1h15m55s. A lot of the time the dedicated fascilities are not there for the cyclists, there's a shared use path or cycle path on the road but that is not a dedicated fascility for cycling ... and we've got to take that into account and if we're going to set something, lets set something we can clearly define. I do not understand why we are setting and priority of dangerous cycling and not setting a priority of dangerous driving".

1h18m52s Cllr Gerri Bird:  "And the recommendations, combat dangerous cyclists yes please, they are some of them are so ignorant they don't care who's on the pavement, they knock people over, ok sometimes cars are involved. I don't ride a bike [films shows her sitting in a wheelchair], I'd like to have a go you know just see what its like, probably fall off. But cyclists need to understand pedestrians are on them pavements, to get off their bikes and walk their bikes would be fantastic.
1h19m24s My other big problem is Parkers Piece when we have the events and we've still got cyclists on pavements with children running about, I can't understand why cyclists are allowed to use them areas when events are on. And it would be nice to see more police around there then.
[note: Parkers Piece is outside of the North Area neighbourhood]

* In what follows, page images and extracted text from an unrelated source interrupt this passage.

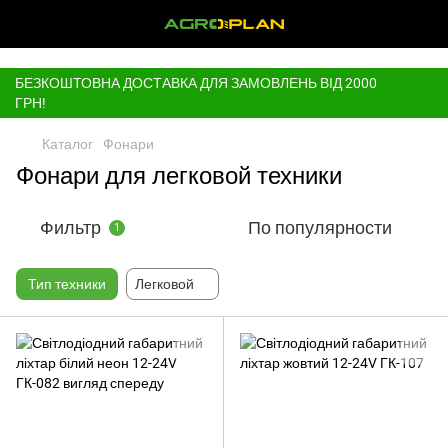
,
БЕЗКОШТОВНА ДОСТАВКА ДЛЯ ЗАМОВЛЕНЬ ВІД 2000
ГРН!
Каталог
Фонари
Фонари для легковой техники
Фильтр
По популярности
1
Тип техники
Легковой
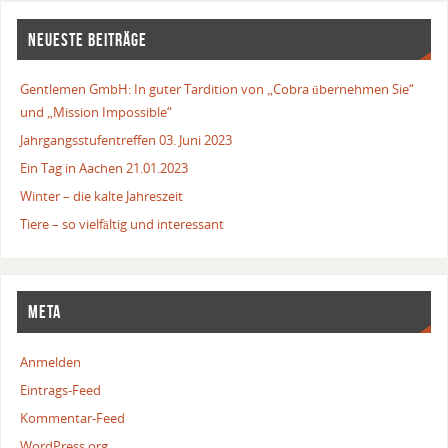
NEUESTE BEITRÄGE
Gentlemen GmbH: In guter Tardition von „Cobra übernehmen Sie“
und „Mission Impossible“
Jahrgangsstufentreffen 03. Juni 2023
Ein Tag in Aachen 21.01.2023
Winter – die kalte Jahreszeit
Tiere – so vielfältig und interessant
META
Anmelden
Eintrags-Feed
Kommentar-Feed
WordPress.org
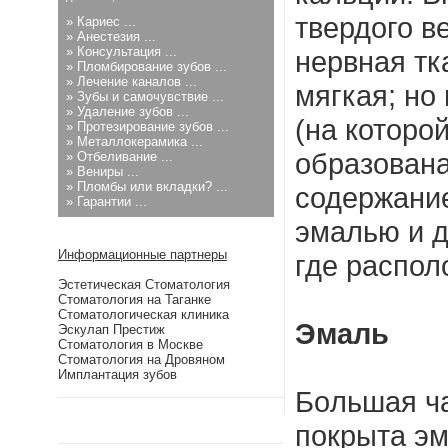
твердого в
»
Кариес ...
»
Анестезия ...
»
Консультация ...
нервная тка
»
Пломбирование зубов ...
»
Лечение каналов ...
мягкая; но
»
Зубы и самочувствие ...
»
Удаление зубов ...
(на которой
»
Протезирование зубов ...
»
Металлокерамика ...
образована
»
Отбеливание ...
»
Вениры ...
»
Пломбы или вкладки? ...
содержание
»
Гарантии ...
эмалью и д
Информационные партнеры
где распол
Эстетическая Стоматология
Стоматология на Таганке
Стоматологическая клиника
Эмаль
Эскулап Престиж
Стоматология в Москве
Стоматология на Дровяном
Имплантация зубов
Бoльшая ча
покрыта эм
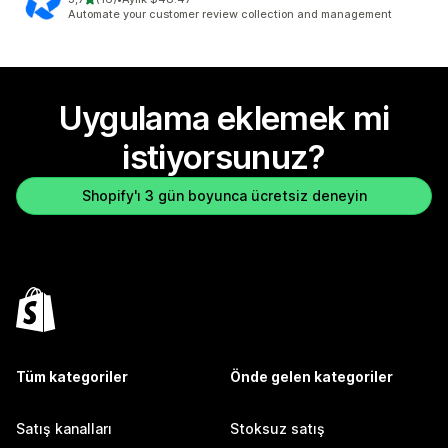
toplam 16 değerlendirme
Automate your customer review collection and management
Uygulama eklemek mi
istiyorsunuz?
Shopify'ı 3 gün boyunca ücretsiz deneyin
Tüm kategoriler
Önde gelen kategoriler
Satış kanalları
Stoksuz satış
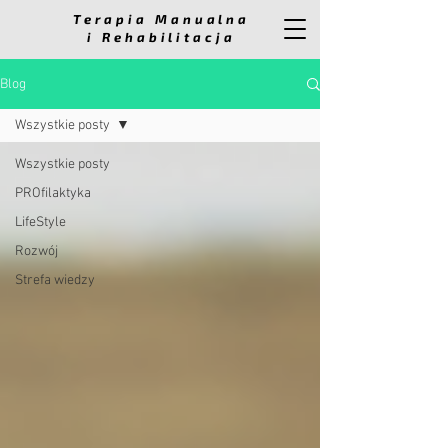
Terapia Manualna
i Rehabilitacja
Blog
Wszystkie posty
Wszystkie posty
PROfilaktyka
LifeStyle
Rozwój
Strefa wiedzy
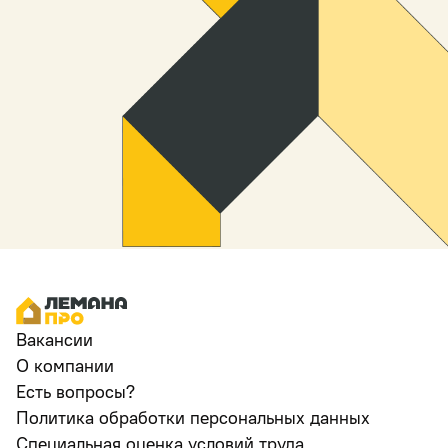
Вакансии
О компании
Есть вопросы?
Политика обработки персональных данных
Специальная оценка условий труда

1h19m44s Cllr Fiona Onasanya: on combatting dangerous cycling, I think its important to note that [Sgt] Jason [Wragg] said it will be reasonable, proportionate and evidence based. If those factors are taken into account I don't have major concerns with it, however I do understand that it can be a bit concerning if you just say dangerous, its quite vast and its not very specific, but if you consider it in light of the three things then I think that its actually very reasonable.

1h24m24s. Cllr Manning proposes changes two suggestion to changes to dangerous priority. 1) Changing to combat dangerous for all modes of transport. Or 2) Striking the word dangerous from combatting dangerous cycling.

1h25m44s Sgt Wragg: ... perhaps dangerous is the wrong word, a dangerous word, but the anti-social cycling, the going through red lights, lets face it I say colloquially we've all seen it all the time. I seldom see a car going through a red light ... 
Cllr? I beg to differ on red lights, the Cambridge rule 'the first one doesn't count' applies at some junctions.
[Sgt continues]
...spoken eloquently about, cycling on paths the issues that causes, students returning, we can hopefully make a difference for residents. But, dangerous is probably the wrong word to be using.

1h26m37s. Chair Introduces voting. Interrupted to take a point from Cllr Sales sitting in the audience (to avoid being filmed).

1h26m43s Mr Bond from audience. I would like to point out that dangerous applies to the cyclist themselves. I've had one off, I've very nearly had another off. [positive nodding from Cllr/Chair verbally says he agrees].

1h27m17 Voting for inclusion of the word dangerous. 14 for, 1 against (Cllr Manning).